*TO DO*
I would like each line of the data that holds the word "langsung" copied out.

*GIVEN ENTRIES*
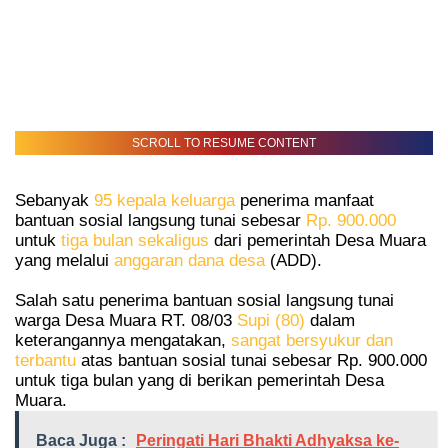
SCROLL TO RESUME CONTENT
Sebanyak
95 kepala keluarga
penerima manfaat
bantuan sosial langsung tunai sebesar
Rp. 900.000
untuk
tiga bulan sekaligus
dari pemerintah Desa Muara
yang melalui
anggaran dana desa
(ADD).
Salah satu penerima bantuan sosial langsung tunai
warga Desa Muara RT. 08/03
Supi (80)
dalam
keterangannya mengatakan,
sangat bersyukur dan
terbantu
atas bantuan sosial tunai sebesar Rp. 900.000
untuk tiga bulan yang di berikan pemerintah Desa
Muara.
Baca Juga :
Peringati Hari Bhakti Adhyaksa ke-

*SOLUTION FOR THIS EXERCISE*
bantuan sosial langsung tunai sebesar
Salah satu penerima bantuan sosial langsung tunai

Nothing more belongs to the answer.